The current U.S. ethanol policy is rooted in the decade following the turn of the century. After the first Gulf War, oil crashed as low as $12 a barrel before stabilizing around $20 for most of the 1990's. Cheap oil was one of the several things that Bill Clinton got very lucky about. In the next decade, however, the soaring U.S. and global economies drove oil steadily upwards, approaching $150 a barrel before the 2008/09 crash. Had you told me at the beginning of the decade that the U.S. economy would shrug off oil at $80, $100, and $120 a barrel and keep doing fine, I'd have thought you were crazy. But that's what happened, largely because the effects of the digital revolution were so dominant that they carried a lot of baggage.
During that huge runup in oil prices, the U.S. decided to finally get serious about finding a way to diversify away from oil and ultimately transition to a successor fuel. The candidates were, and still are, biofuels, electric cars, and fuel cells. Then came the 2008/09 crash and a global slowdown that depressed oil prices. And then came fracking, and another shift in the economics of oil.
But oil is still a finite resource, subject to depletion and big price shocks due to the still-dominant role of very nasty places in its global production. Fracking has bought us time. How much, I don't know. But the strategic question is this: do we keep our eyes on the ball and continue to explore alternatives, or do we think short term and scuttle the alternatives for another temporary binge on cheap oil?
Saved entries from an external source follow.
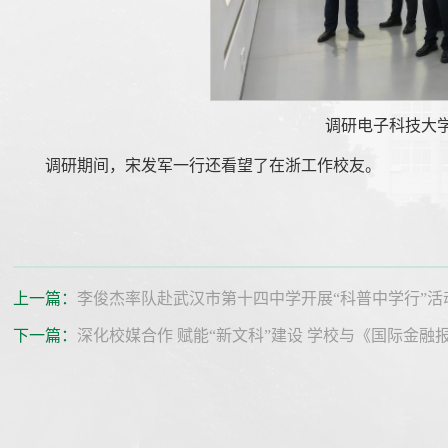
调研电子科技大
调研期间，宋发军一行还看望了在浙工作校友。
上一篇：
李俊杰率队赴武汉市第十四中学开展“科普中学行”活
下一篇：
深化校媒合作 赋能“新文科”建设 学校与《国际金融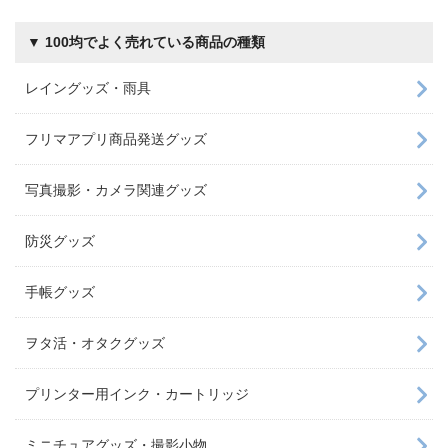
▼ 100均でよく売れている商品の種類
レイングッズ・雨具
フリマアプリ商品発送グッズ
写真撮影・カメラ関連グッズ
防災グッズ
手帳グッズ
ヲタ活・オタクグッズ
プリンター用インク・カートリッジ
ミニチュアグッズ・撮影小物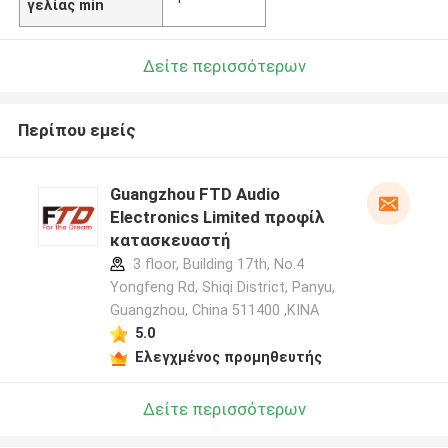
γελίας min
Δείτε περισσότερων
Περίπου εμείς
Guangzhou FTD Audio
Electronics Limited προφίλ
κατασκευαστή
3 floor, Building 17th, No.4
Yongfeng Rd, Shiqi District, Panyu,
Guangzhou, China 511400 ,ΚΙΝΑ
5.0
Ελεγχμένος προμηθευτής
Δείτε περισσότερων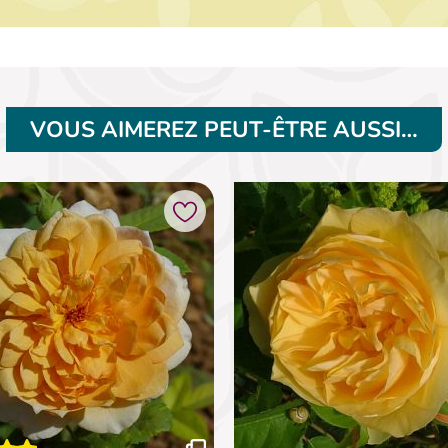
VOUS AIMEREZ PEUT-ÊTRE AUSSI…
Ajouter à mes favoris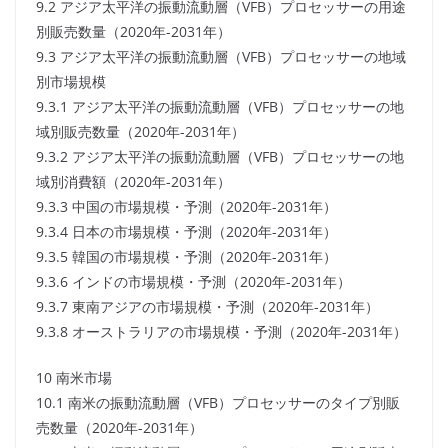
9.2 アジア太平洋の振動流動層（VFB）プロセッサーの用途
別販売数量（2020年-2031年）
9.3 アジア太平洋の振動流動層（VFB）プロセッサーの地域
別市場規模
9.3.1 アジア太平洋の振動流動層（VFB）プロセッサーの地
域別販売数量（2020年-2031年）
9.3.2 アジア太平洋の振動流動層（VFB）プロセッサーの地
域別消費額（2020年-2031年）
9.3.3 中国の市場規模・予測（2020年-2031年）
9.3.4 日本の市場規模・予測（2020年-2031年）
9.3.5 韓国の市場規模・予測（2020年-2031年）
9.3.6 インドの市場規模・予測（2020年-2031年）
9.3.7 東南アジアの市場規模・予測（2020年-2031年）
9.3.8 オーストラリアの市場規模・予測（2020年-2031年）
10 南米市場
10.1 南米の振動流動層（VFB）プロセッサーのタイプ別販
売数量（2020年-2031年）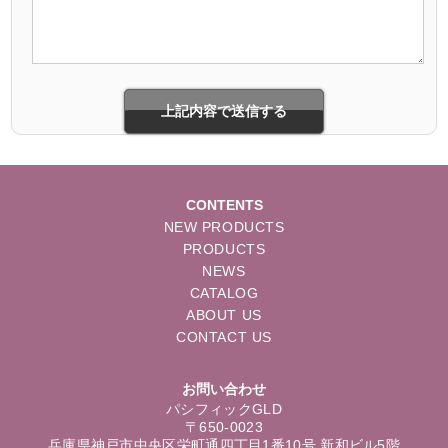
CONTENTS
NEW PRODUCTS
PRODUCTS
NEWS
CATALOG
ABOUT US
CONTACT US
お問い合わせ
パシフィックGLD
〒650-0023
兵庫県神戸市中央区栄町通四丁目1番10号 新和ビル5階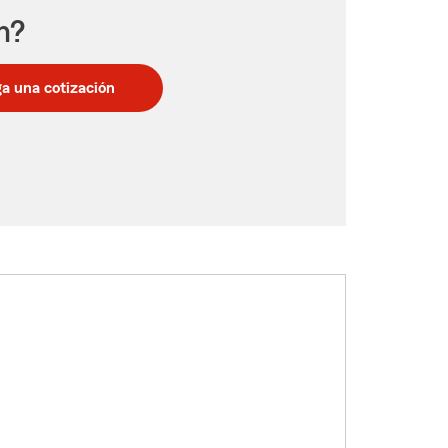
n?
a una cotización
The Bush administration was pro-everything on energy: pro-drilling, pro-nuclear, pro-biofuels, fuel cells and electrics, pro-wind and solar. The argument was over how much to subsidize close-to-commercial alternative energy sources. Biofuels took off once oil prices rose above $80 a barrel, making corn ethanol competitive without subsidy. The blenders tax credit has been repealed; the mandate is still in place to force the oil industry, which controls the refining, to accept a competing fuel instead of locking out the competition. Wind is also close enough to a competitive price point that a relatively small subsidy has gotten us a big buildout of wind capacity. (My objection to wind is esthetic, not economic: miles of windfarms are space consumptive and ugly.) Solar has come way down in price and is carving out increasing non-subsidized markets for off-grid applications, but it is still not close to competitive against the grid. That could change quickly, however.
The Obama administration took a big step backwards. It was operationally anti-everything on energy except wind, solar, and electric vehicles. We should revert to the Bush policy. The goal is not simply energy independence; the goal is breaking OPEC, making the jihadis fight with sticks and stones because they can't afford bullets, making the Saudis close down their global madrassah poison because they can't afford it, etc. Fracking has bought us time. We shouldn't waste it.
This is not just an Iowa or an ethanol problem.
We are in a good place right now despite Washington DC. We are where we are because of free market innovation.